- _To do_
Among the records, which lines hold the word "experiences"? Pick them out.

- _Material for the task_

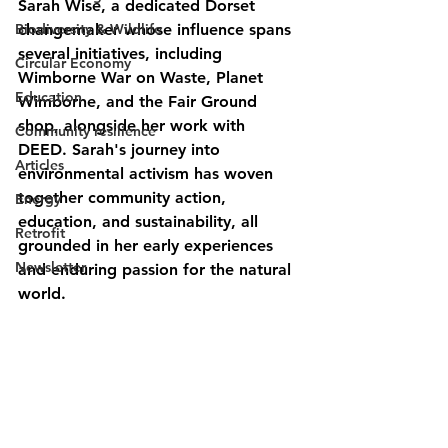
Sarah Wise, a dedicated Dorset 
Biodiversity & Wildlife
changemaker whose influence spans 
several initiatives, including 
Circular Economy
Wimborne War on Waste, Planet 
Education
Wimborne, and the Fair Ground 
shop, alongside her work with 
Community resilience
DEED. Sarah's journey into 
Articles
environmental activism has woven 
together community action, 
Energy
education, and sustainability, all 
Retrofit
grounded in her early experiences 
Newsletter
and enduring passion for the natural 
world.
==
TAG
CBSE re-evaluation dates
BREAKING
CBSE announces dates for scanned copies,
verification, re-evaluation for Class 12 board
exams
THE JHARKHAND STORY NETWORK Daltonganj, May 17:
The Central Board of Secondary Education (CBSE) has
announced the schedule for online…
...
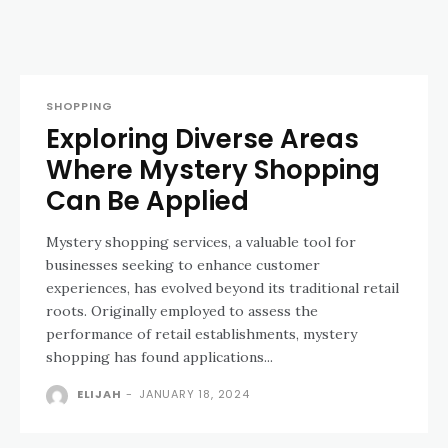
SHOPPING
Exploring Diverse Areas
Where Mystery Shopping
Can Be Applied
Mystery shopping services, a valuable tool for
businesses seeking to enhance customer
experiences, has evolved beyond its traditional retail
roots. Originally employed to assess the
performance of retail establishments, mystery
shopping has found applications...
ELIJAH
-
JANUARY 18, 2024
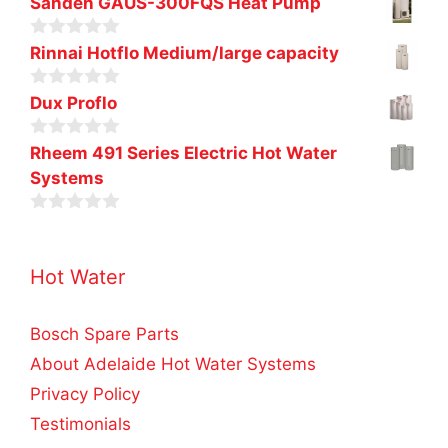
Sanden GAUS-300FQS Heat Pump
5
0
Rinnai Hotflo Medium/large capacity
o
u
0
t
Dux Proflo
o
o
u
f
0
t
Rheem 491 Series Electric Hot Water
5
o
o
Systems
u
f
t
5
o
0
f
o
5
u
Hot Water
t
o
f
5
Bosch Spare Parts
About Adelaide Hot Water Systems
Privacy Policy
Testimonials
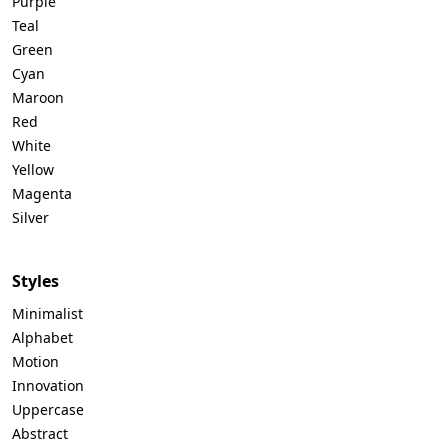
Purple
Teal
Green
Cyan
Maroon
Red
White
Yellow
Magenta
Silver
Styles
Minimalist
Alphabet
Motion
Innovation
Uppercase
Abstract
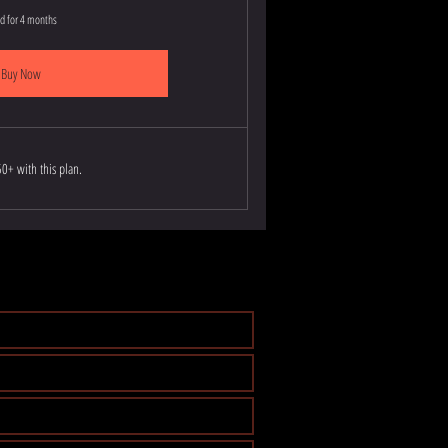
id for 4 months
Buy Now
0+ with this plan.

- _Exercise output_
grounded in her early experiences 
experiences, has evolved beyond its traditional retail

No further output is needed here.